While season one of The Guild revolves around fellow gamer Zaboo’s stalking crush on Codex, season two is more fully developed and better utilizes its ensemble cast, with a centralized theme of men-versus-women and honesty/dishonesty in relationships. As the seasons progress, meanwhile, Felicia Day shifts the focus more and more onto her fellow Guild members. While Codex is still the star of the series, the evolution of the show from this solitary spotlight to a more multidimensional permutation served the web series well, giving The Guild more seasons than most other entries in the medium as well as a longer creative life than many successful television shows.

In traditional television, there are usually two signs that an ongoing series is beginning to run out of steam – appearances by a bevy of guest stars and a change in locale. For the fifth season of The Guild, Felicia Day incorporates both of these long-standing “kisses of death” into the storyline. While these ploys are a means of pumping new blood into the proceedings on television, however, in the computer screen world of The Guild the narrative devices not only appear fresh and organic but prove that the show could still be as funny and original as when it first hit the World Wide Web.

At the end of season four, Codex created an Internet commercial for the local Cheesy Beards restaurant featuring Bladezz as a pirate spouting such phrases as “Eat My Pirate Paddy.” Despite the low quality of the final product, the video went viral on the Internet nonetheless, making Bladezz a bona fide online star.

In season five, the youngest member of the Knights of Good decides to take his new found fame to the next level by attending a Gaming Convention. Under the illusion that it is an all-expense paid trip, Bladezz invites his fellow Guildies along for the ride. Unfortunately, the experience is far from free and the group is forced to share a room together when the hotel turns out to be booked at capacity.

During the proceedings, Vork concocts a money-making scheme that takes advantage of Bladezz’s online notoriety. The two also learn a lesson in fame when Bladezz attends a party with the likes of Zachary Levi (Chuck), Tom Lenk (Buffy the Vampire Slayer) and Eliza Dushku (Dollhouse) in attendance, and Vork meets the female star of a 1990s sci-fi television series called Time Rings (played by Buck Rogers in the 25th Century actress Erin Gray).

Over the course of the episodes, meanwhile, such iconic celebrities as Nathan Fillion, Neil Gaiman, Richard Hatch, Stan Lee, Brent Spiner and Kevin Sorbo likewise make brief appearances. Season five is also filled with inside jokes about convention culture but the payoffs resonate regardless if one has ever attended such an event or not.

Season six – the final installment of The Guild – ultimately gives the long-term narrative of the web series a sense of closure, and although the finale doesn’t necessarily tie the storyline into a nice little bow, the growth that the Knights of Good have experienced allows them to find happiness outside of their online world nonetheless. “Who knew the world we were escaping into could hurt just as much as reality?” Zaboo rhetorically asks Codex, reflecting the changing dynamics that each of their lives have undergone.
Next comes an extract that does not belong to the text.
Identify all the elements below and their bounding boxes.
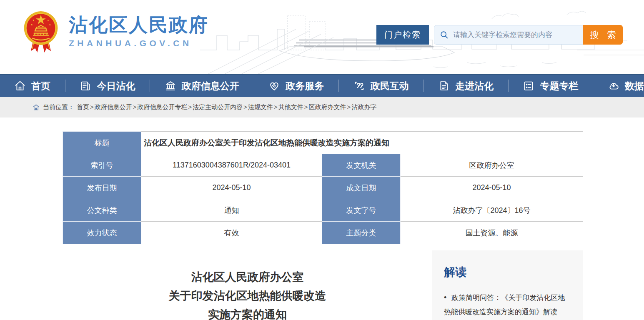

And their lives have indeed changed, from Vork finding himself in a relationship with the actress who played his Time Rings crush, to Tinkerballa discovering affection for someone other than herself, to a stronger marriage for Clara and husband George (Brett Sheridan). None of those things seemed possible when The Guild first appeared on the World Wide Web in 2007, but after six seasons, it is now a fitting conclusion for the award-winning web series.

“So it’s Friday night – no longer jobless, yea!” Codex tells her video blog in the end, bringing The Guild full circle. “I was such a mess when I started doing this, but now? Not so much. It’s because I have the Guild. I guess healing them kind of helped heal me too. We’re a team. We’re friends. And yeah, I guess that’s all I needed.”

It is a lesson that all of us can take to heart.